> [Supplied material]:
══════

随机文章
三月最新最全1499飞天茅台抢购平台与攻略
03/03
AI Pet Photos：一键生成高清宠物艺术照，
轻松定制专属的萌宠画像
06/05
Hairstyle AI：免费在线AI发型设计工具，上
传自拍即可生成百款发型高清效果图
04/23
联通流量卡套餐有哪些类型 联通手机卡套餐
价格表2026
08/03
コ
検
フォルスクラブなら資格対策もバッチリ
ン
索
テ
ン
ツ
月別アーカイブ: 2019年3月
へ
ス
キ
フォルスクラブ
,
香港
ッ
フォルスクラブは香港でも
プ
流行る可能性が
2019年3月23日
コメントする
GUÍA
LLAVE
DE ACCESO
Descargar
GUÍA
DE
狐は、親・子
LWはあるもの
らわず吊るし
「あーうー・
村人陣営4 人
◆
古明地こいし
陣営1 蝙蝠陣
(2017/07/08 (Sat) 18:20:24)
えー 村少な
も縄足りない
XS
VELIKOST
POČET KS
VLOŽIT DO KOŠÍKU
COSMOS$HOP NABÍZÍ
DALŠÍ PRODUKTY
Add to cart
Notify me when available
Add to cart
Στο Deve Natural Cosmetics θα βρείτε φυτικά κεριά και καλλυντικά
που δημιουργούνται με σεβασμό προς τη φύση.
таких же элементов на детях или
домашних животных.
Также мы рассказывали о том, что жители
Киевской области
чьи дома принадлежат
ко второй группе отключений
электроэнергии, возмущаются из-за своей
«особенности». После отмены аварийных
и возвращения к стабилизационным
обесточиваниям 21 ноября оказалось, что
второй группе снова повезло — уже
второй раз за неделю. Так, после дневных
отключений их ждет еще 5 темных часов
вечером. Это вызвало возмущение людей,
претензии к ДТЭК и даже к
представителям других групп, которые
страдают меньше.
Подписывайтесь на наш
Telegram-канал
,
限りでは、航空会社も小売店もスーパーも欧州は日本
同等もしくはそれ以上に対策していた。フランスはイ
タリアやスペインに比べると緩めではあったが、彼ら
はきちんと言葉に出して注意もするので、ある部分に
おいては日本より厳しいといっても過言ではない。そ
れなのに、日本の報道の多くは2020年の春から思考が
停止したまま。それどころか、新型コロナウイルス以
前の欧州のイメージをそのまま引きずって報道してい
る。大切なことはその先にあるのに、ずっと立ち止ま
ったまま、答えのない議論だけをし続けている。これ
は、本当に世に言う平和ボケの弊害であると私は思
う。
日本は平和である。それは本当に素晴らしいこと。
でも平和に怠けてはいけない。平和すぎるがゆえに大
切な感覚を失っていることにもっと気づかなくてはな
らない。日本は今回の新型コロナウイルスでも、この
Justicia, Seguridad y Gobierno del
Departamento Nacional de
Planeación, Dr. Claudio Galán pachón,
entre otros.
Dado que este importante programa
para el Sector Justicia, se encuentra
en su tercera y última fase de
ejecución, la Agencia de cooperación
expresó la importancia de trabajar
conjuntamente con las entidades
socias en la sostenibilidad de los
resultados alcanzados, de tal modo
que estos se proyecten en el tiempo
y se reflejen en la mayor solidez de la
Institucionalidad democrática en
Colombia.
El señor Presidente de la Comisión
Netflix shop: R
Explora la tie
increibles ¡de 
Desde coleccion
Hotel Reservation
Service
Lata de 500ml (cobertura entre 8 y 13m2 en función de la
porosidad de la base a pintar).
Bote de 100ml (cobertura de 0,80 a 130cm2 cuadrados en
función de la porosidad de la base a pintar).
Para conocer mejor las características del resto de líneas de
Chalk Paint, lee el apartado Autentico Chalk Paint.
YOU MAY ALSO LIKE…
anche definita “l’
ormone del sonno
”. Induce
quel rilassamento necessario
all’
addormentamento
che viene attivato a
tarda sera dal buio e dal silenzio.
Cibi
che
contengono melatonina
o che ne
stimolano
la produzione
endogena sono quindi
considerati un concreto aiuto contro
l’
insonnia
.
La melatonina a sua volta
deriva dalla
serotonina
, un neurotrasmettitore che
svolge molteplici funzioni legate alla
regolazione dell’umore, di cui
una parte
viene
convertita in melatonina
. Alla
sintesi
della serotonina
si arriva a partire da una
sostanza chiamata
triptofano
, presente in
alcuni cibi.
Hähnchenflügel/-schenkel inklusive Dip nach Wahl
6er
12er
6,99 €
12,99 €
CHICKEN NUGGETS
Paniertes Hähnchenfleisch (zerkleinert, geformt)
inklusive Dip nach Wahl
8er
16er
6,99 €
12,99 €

══════

> [Action item]: For this exercise, repeat exactly the lines of the data above from the one with "停止したまま。それどころか、新型コロナウイルス以" down to the one with "Desde coleccion", both end lines included.

> [Response to the task]:
停止したまま。それどころか、新型コロナウイルス以
前の欧州のイメージをそのまま引きずって報道してい
る。大切なことはその先にあるのに、ずっと立ち止ま
ったまま、答えのない議論だけをし続けている。これ
は、本当に世に言う平和ボケの弊害であると私は思
う。
日本は平和である。それは本当に素晴らしいこと。
でも平和に怠けてはいけない。平和すぎるがゆえに大
切な感覚を失っていることにもっと気づかなくてはな
らない。日本は今回の新型コロナウイルスでも、この
Justicia, Seguridad y Gobierno del
Departamento Nacional de
Planeación, Dr. Claudio Galán pachón,
entre otros.
Dado que este importante programa
para el Sector Justicia, se encuentra
en su tercera y última fase de
ejecución, la Agencia de cooperación
expresó la importancia de trabajar
conjuntamente con las entidades
socias en la sostenibilidad de los
resultados alcanzados, de tal modo
que estos se proyecten en el tiempo
y se reflejen en la mayor solidez de la
Institucionalidad democrática en
Colombia.
El señor Presidente de la Comisión
Netflix shop: R
Explora la tie
increibles ¡de 
Desde coleccion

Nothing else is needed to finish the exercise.